Whether you’re leaving a little or a lot, the key to protecting your loved ones is simple: just start.
Do I need an estate plan?
Estate planning isn’t only about country homes and yachts, it’s about the peace of mind you will feel knowing that you’ve planned for every eventuality and that your wishes will be respected. Even if you don’t believe you have much of an estate now, consider that upon your death, there may be insurance proceeds or other assets to divide. Ultimately, if you think estate planning is only for people with art collections or antique furniture, you may leave your loved ones with headaches and unanswered questions. Almost every single person who dies leaves some sort of estate – let us help you take control of yours.
- Start thinking about what constitutes your estate.
- Start deciding how you might like it to be shared after your death.
- Start talking to loved ones about your wishes.
Why do I need a Will?
Your will designates how your estate should be distributed; yet, less than half of Canadians have one1. If you are unsure of the reasons why you might need a will, consider the following:
- Did you know that if you die without a current will, then depending on where you live, your common law partner could be left out of your estate entirely, while a separated (but not divorced) spouse could be entitled to all or a portion of your estate?
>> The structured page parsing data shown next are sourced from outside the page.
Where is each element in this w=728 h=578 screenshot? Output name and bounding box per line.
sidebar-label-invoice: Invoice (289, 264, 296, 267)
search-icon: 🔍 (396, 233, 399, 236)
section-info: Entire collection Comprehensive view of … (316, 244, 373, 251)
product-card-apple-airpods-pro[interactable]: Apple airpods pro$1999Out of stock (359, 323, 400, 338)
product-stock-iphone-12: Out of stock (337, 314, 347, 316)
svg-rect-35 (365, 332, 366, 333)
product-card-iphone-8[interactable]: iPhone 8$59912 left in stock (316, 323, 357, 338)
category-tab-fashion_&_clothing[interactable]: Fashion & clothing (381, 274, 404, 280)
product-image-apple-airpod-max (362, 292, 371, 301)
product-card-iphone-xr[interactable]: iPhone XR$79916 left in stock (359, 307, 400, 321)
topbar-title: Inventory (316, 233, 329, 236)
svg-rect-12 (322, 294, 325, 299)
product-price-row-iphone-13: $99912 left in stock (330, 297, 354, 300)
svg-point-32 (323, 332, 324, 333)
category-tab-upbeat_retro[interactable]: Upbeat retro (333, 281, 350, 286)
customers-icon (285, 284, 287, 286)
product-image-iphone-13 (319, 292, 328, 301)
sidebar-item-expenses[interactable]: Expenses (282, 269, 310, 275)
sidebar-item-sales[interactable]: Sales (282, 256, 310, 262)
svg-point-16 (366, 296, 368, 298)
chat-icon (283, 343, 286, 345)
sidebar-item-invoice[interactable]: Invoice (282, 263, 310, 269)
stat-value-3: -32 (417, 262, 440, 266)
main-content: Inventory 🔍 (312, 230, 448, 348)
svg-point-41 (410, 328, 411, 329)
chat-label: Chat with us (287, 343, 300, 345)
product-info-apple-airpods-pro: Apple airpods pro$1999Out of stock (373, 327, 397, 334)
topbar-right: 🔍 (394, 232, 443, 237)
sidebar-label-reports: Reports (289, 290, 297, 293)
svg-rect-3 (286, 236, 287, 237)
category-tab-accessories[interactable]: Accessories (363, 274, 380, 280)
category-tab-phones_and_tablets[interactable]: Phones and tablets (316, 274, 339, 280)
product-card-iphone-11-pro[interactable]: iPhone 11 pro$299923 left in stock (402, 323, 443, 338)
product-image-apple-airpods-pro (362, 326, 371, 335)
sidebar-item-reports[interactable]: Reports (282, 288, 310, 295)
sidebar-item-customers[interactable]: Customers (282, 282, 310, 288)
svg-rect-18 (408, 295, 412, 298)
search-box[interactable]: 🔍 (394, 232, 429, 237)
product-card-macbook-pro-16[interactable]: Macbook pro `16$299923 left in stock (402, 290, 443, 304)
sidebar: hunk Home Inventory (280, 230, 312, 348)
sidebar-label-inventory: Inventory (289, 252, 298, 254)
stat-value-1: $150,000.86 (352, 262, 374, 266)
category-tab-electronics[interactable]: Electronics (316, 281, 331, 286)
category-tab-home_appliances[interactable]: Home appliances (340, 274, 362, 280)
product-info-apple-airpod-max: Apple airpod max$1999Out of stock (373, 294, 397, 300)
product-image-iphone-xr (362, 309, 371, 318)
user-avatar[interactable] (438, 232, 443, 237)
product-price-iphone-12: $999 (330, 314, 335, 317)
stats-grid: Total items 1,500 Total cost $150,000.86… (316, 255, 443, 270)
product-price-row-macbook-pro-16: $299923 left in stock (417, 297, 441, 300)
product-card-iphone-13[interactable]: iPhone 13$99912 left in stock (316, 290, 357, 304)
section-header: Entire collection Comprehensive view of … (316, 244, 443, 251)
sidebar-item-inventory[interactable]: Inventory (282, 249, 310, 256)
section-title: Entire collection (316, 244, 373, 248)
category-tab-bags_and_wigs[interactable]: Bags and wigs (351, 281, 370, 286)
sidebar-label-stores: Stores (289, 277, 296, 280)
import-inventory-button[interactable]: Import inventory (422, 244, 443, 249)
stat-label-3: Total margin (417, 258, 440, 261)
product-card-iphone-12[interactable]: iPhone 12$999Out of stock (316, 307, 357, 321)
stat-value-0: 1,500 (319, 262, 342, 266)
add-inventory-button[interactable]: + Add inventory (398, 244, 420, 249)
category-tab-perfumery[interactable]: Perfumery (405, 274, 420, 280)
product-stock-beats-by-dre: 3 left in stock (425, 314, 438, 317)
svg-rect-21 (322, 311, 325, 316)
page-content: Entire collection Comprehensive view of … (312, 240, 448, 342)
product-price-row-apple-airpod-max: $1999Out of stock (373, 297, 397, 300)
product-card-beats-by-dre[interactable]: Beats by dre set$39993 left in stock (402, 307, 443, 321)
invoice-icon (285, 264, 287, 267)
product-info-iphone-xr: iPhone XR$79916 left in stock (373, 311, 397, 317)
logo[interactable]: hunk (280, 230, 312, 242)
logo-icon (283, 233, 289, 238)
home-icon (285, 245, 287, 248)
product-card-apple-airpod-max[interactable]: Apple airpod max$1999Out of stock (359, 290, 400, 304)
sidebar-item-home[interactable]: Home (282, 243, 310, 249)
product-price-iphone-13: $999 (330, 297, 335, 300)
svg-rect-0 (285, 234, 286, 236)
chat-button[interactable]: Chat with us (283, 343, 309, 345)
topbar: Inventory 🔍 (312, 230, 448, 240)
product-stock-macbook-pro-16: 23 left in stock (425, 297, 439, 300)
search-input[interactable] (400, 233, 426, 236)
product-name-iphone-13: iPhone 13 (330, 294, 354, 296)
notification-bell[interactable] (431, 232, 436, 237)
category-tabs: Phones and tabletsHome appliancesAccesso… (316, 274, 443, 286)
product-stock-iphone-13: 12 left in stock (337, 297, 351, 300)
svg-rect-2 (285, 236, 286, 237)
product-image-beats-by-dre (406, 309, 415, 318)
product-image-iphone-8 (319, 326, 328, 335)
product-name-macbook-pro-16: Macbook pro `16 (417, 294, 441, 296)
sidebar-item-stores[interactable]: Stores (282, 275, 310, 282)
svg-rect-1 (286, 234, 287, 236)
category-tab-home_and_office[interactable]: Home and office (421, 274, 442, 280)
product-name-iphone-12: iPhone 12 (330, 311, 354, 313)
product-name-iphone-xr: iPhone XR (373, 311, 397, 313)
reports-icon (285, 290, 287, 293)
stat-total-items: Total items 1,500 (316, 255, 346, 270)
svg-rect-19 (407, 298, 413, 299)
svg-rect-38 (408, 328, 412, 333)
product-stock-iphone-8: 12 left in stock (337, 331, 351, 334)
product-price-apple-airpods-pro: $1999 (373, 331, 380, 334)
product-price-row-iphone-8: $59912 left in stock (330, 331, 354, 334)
- If you have young children, you should ensure that your will is up to date so that your children won’t be subject to a custody dispute if ever you pass away. You can select a guardian who has the same values as you and has similar views on raising children; just make sure you discuss your intentions with the individual before choosing them.
- If you are leaving gifts to minors (children or grandchildren) or potentially a disabled spouse or child, do you need to create a trust in your will to ensure that the estate will be properly managed? If you do not leave your assets in trust, your beneficiaries will generally be entitled to receive their portion of the estate upon reaching the age of majority, which may still be too young to receive a large sum of money.
Does your family know where to find your will? Does your spouse know the account numbers for all of your investments? There have been situations where individuals found and acted on a will, only to find a more current one months later when emptying the deceased’s house. Ask for a copy of IG Wealth Management’s Personal records organizer to organize information about your personal and financial affairs. You can capture all of your important information in one place including bank accounts, insurance policies, investment accounts, and other financial information. It will serve as a valuable resource for your survivors and estate administratorsupon your death.
Reducing the tax bite
You’ve worked hard to build your wealth and you don’t want it eroded by taxes and estate fees. A common question from people beginning the estate planning journey is: “How can I save tax at the time of death?” A more realistic approach may be to plan for what the tax bill may be and purchase sufficient insurance to fund the tax liability. Ask for a copy of IG Wealth Management’s Estate planning guide for more information on how to plan for the potential tax liability at death.
What will be your legacy?
We all want to be remembered; and a thoughtful, personal estate plan can help ensure your legacy isexactly what you want it to be. Whether your focus is on maintaining family harmony, reducing stress for your loved ones, being fair and equitable, or maximizing wealth transfer – your efforts now will help ensure a smooth transition of your estate.
Don’t forget, it’s your money; and it took a lifetime to build. Gain peace of mind and make sure your loved ones carry out your wishes, your way.
1 Canadian Legal Wills survey results conducted within Canada by Google Consumer Surveys, June2016, among 2,000 adults aged 18 and older. Root square mean error of 4.7%.